Het in 1970 voltooide gebouw van de architect Abe Bonnema voldeed niet meer. De
Stichting Bouw Bejaardenhuizen Emmeloord vroeg in 1997 toestemming het pand te
slopen om op dezelfde plek nieuwbouw te plegen. Na protest van de architect
bepaalde het gerechtshof in Leeuwarden dat die sloop niet toegestaan was. Het
ontwerp van Bonnema blijft overeind. Gevolg hiervan is dat nu op een andere
locatie in Emmeloord een nieuw verzorgingshuis gebouwd moet worden. Daar zijn ze
inmiddels begonnen met een nieuw gebouw, het aantal appartementen is
teruggebracht van 120 naar 86. Het resterende aantal worden aanleunwoningen, die
met een woningcorporatie gerealiseerd worden. Voor het majestueuze flatgebouw De
Golfslag moet altijd nog een nieuwe bestemming voor gevonden worden.
Zorgzones
Het echec van De Golfslag roept de vraag op in hoeverre architecten
rekening houden met toekomstige ontwikkelingen in de zorgsector. Zo ongeveer in
de tijd dat in Emmeloord de palen geheid werden, zocht een groep architecten
binnen de Bond van Nederlandse Architecten elkaar op om juist over dat punt na
te denken. In 1972 werd de STAGG opgericht, de Stichting Architectenonderzoek
Gezondheidszorg, waar circa vijftig architectenbureaus bij aangesloten zijn. In
de meest recente publicatie ‘Verblijven of wonen’ schetst de STAGG een
toekomstvisie aan de hand van scenario’s.
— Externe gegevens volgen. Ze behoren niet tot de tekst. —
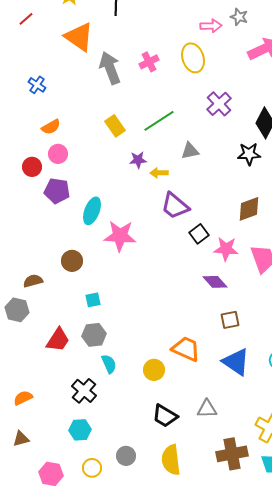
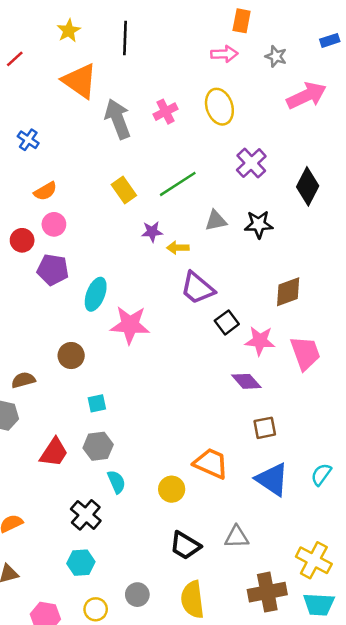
pink arrow: (211, 26) -> (224, 54), moved
black star: (249, 154) -> (259, 224), moved

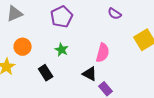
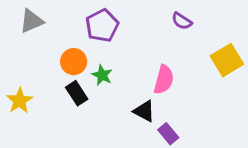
orange circle: (23, 47) -> (74, 62), moved
black rectangle: (46, 73) -> (77, 93), moved

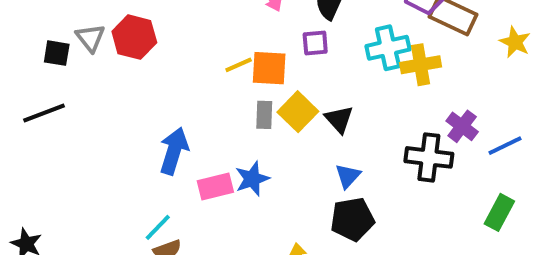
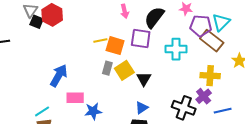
purple square: (315, 43) -> (141, 38), size x1.5
black square: (57, 53) -> (37, 22), moved
yellow cross: (421, 65) -> (210, 76), moved
blue star: (252, 179) -> (93, 111), moved

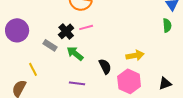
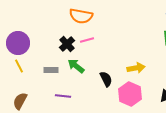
gray rectangle: (50, 45) -> (51, 70), moved, turned -32
yellow line: (33, 69) -> (19, 66), moved
purple line: (77, 83) -> (63, 96), moved

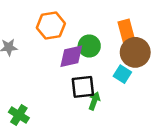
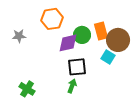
orange rectangle: (126, 31) -> (101, 31), moved
green arrow: (94, 101) -> (72, 86), moved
Het uitgangspunt is het zelfstandig
wonen voor mensen die intensieve zorg nodig hebben zo gewoon mogelijk te houden.
Kernpunten zijn kleinschaligheid, blijven wonen in de eigen omgeving en een
niet noodzakelijke koppeling van wonen aan allerlei voorzieningen. De lijn is
duidelijk, de architecten spelen met hun ontwerpen in op trends als
extramuralisering, normalisering en het scheiden van wonen en zorg. Jeroen
Singelenberg, hoofd Kenniscentrum Wonen/Zorg bij Arcares en een van de
medeauteurs van de STAGG-publicatie: ‘De gebouwen van de verbouwingsgolf die
achter ons ligt, zijn kleiner dan voorheen. Maar de vroegere paviljoens en
bouwclusters voor pakweg honderd cliënten pasten grotendeels nog binnen de
kaders van de wet Ziekenhuisvoorzieningen. Het was dus nog redelijk op
schaal.’
Een verdere schaalverkleining is volgens Singelenberg momenteel in
volle gang. Hij wijst daarbij op een staalkaart van woonvormen die architecten
ontworpen hebben om mensen in staat te stellen zo zelfstandig mogelijk te wonen:
woonzorgcomplexen, aanleunwoningen, gezinsvervangende huizen, clusterwoningen,
aanpasbare en levensloopbestendige woningen. De ontwerpen zijn er op gericht
mensen met beperkingen toch zo gewoon en zelfstandig mogelijk te laten wonen.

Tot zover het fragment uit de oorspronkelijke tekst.